ERIC wrote a letter in response to the DoL and Treasury Department’s joint request for public comment about whether it should integrate annuities into the retirement plan legal and regulatory framework (see “DoL Calls for Public Comment about Annuities”).
“A mandate . . . in any fashion would subject plan fiduciaries to potential liabilities, and plans to great expense, for very little or no gain,” ERIC President Mark Ugoretz wrote in the letter. “Plans would incur substantial costs in evaluating and selecting lifetime income arrangement (LIA) providers, and in establishing and maintaining the disclosure, communications, processing, and recordkeeping systems that an LIA would require, in return for no additional benefit for the overwhelming majority of plan participants.”

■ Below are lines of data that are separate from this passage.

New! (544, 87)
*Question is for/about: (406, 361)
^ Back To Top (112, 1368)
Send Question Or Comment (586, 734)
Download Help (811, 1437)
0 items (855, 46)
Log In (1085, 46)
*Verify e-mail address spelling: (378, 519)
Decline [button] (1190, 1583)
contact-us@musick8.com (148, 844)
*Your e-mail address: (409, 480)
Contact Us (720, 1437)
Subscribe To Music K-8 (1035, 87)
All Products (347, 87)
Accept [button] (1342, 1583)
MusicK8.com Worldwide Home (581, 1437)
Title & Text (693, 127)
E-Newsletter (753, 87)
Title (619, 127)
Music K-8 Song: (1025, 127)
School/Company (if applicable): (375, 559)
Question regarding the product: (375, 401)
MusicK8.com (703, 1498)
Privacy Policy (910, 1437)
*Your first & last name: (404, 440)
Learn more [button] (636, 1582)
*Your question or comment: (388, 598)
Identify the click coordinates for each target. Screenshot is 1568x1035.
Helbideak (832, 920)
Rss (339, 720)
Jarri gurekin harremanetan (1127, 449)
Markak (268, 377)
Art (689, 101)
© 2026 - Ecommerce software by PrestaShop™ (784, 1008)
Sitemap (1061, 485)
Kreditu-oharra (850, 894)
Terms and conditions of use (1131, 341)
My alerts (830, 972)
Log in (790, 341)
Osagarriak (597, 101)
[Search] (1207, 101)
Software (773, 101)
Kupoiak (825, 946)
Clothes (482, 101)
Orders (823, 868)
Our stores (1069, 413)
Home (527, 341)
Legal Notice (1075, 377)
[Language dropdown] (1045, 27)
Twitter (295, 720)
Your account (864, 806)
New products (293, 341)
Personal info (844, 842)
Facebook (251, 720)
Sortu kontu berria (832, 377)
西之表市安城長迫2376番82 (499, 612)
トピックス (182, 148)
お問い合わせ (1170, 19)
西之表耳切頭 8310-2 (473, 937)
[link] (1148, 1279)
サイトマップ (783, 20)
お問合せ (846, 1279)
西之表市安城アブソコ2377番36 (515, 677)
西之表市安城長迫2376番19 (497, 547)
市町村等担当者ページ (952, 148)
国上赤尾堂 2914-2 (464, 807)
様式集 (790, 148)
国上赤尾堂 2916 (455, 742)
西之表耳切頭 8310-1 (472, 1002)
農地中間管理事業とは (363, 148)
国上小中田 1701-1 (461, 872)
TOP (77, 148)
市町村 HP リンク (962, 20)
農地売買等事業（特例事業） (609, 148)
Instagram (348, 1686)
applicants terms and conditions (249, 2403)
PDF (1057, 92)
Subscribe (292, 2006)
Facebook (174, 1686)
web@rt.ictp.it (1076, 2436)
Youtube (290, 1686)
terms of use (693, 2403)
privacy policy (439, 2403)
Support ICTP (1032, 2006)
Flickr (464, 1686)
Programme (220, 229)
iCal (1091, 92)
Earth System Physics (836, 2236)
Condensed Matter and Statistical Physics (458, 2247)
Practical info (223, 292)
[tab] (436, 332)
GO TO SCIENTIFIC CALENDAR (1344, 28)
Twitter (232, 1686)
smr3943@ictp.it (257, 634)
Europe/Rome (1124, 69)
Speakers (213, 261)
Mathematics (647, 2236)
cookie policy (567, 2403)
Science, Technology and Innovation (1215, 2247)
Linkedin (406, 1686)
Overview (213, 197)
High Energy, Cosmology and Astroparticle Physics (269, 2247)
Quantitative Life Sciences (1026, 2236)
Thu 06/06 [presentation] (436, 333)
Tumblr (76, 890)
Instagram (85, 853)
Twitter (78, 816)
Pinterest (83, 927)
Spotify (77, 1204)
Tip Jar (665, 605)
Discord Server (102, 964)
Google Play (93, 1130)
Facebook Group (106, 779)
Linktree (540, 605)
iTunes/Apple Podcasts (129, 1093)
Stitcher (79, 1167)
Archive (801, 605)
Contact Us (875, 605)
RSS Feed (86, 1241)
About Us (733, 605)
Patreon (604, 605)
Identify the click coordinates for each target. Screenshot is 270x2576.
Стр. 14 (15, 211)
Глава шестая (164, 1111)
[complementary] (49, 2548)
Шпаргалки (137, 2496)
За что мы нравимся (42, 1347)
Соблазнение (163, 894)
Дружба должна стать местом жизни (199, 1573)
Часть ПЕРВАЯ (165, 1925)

ERIC said the interests of DC plan participants as a whole group will be best served by educating both employers and participants regarding LIAs rather than by imposing an unwelcome mandate on all DC plans. “By educating employers and DC plan participants, the agencies can have a positive influence on plan design, participant perceptions, and ultimately participant behavior, without imposing unnecessary and unproductive costs on DC plans and plan participants.”
ERIC further urged the agencies to provide a genuine safe harbor for the selection of an annuity provider. In 2008, the DoL issued a regulation providing what the agency characterized as a safe harbor under the duty of prudence for the selection of an annuity provider and contract for benefit distributions from a DC plan.
“The DOL’s purported safe harbor for the selection of an annuity provider offers no such assurance. The regulation is laced with critical undefined terms requiring subjective judgments and that therefore prevent the regulation from providing the compliance certainty that a genuine safe harbor provides,” Ugoretz said.